[SOURCE MATERIAL]:

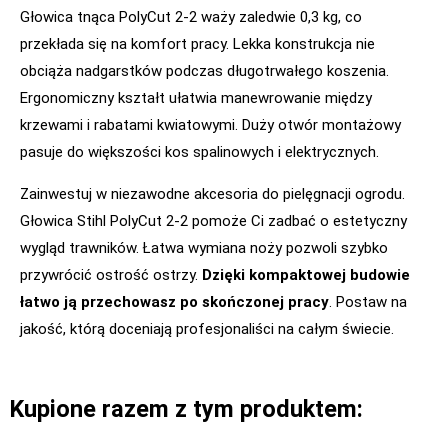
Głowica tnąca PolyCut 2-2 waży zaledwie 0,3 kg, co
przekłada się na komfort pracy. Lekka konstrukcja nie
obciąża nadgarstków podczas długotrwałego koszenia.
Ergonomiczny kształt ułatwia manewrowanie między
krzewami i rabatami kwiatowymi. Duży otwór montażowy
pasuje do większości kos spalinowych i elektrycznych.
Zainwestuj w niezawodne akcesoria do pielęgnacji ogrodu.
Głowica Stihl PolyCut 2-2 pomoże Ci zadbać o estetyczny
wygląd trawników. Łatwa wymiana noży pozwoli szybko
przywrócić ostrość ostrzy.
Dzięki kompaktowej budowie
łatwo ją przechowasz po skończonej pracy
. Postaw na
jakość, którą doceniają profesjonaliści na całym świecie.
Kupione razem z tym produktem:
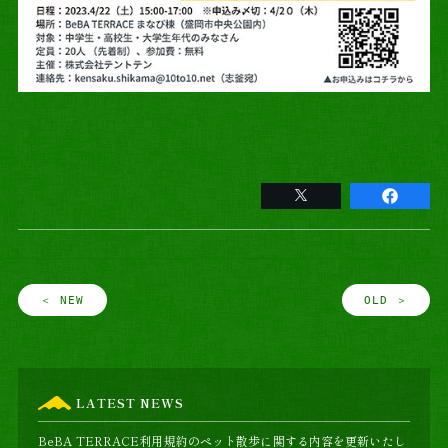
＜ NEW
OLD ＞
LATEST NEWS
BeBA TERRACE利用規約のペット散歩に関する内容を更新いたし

...

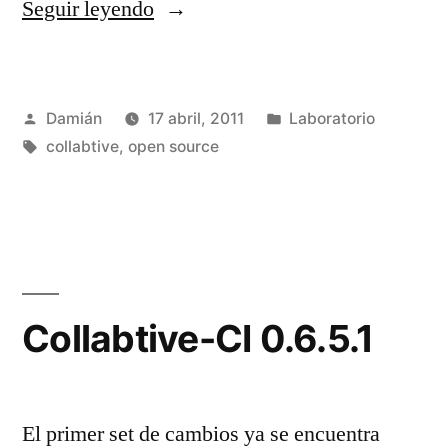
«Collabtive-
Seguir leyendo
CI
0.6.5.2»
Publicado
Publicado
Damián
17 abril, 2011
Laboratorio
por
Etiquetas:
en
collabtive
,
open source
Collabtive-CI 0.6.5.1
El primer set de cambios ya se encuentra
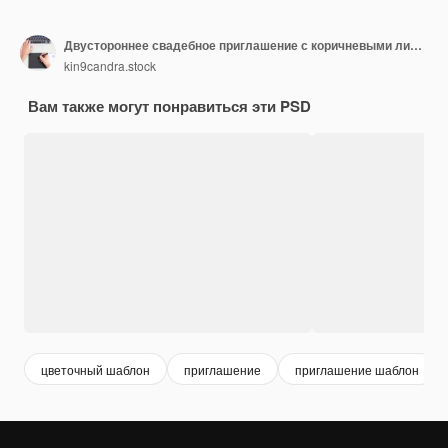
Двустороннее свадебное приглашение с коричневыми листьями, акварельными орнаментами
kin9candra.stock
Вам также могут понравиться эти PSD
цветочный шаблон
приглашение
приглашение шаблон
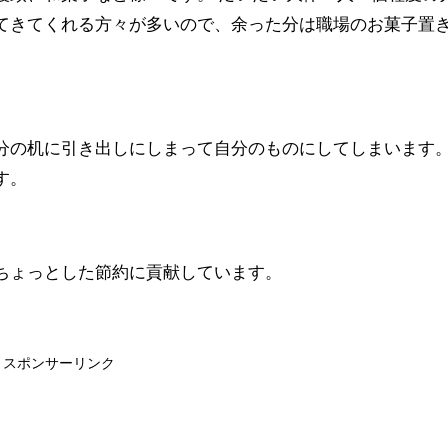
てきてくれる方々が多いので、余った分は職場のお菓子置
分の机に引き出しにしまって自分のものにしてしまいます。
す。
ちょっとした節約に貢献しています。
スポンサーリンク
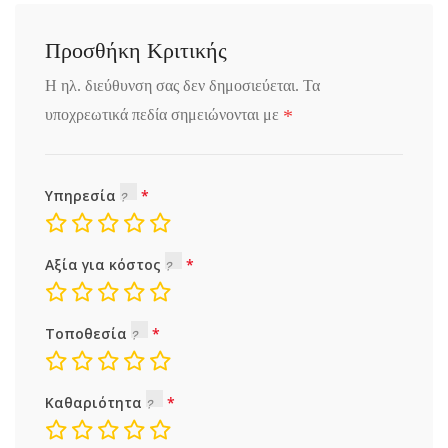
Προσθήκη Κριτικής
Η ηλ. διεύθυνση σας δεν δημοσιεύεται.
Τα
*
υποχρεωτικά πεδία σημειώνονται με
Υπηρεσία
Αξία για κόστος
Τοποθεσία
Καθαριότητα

...

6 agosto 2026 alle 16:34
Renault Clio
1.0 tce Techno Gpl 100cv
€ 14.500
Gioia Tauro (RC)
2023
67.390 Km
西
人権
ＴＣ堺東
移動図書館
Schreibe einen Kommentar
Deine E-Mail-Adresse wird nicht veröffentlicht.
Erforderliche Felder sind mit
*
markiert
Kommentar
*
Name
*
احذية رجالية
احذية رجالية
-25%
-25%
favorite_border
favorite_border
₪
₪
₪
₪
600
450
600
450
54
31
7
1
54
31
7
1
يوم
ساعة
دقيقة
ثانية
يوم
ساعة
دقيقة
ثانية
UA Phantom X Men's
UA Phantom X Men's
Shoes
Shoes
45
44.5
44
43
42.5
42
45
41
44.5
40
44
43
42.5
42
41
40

[INSTRUCTIONS FOR THE TASK]: Give back, exactly and without pictures, the stretch of the records above from the line containing "17 abril, 2011" through the line containing "Вам также могут понравиться эти PSD", with both end lines included.

[REPLY]:
17 abril, 2011
Laboratorio
por
Etiquetas:
en
collabtive
,
open source
Collabtive-CI 0.6.5.1
El primer set de cambios ya se encuentra
Двустороннее свадебное приглашение с коричневыми листьями, акварельными орнаментами
kin9candra.stock
Вам также могут понравиться эти PSD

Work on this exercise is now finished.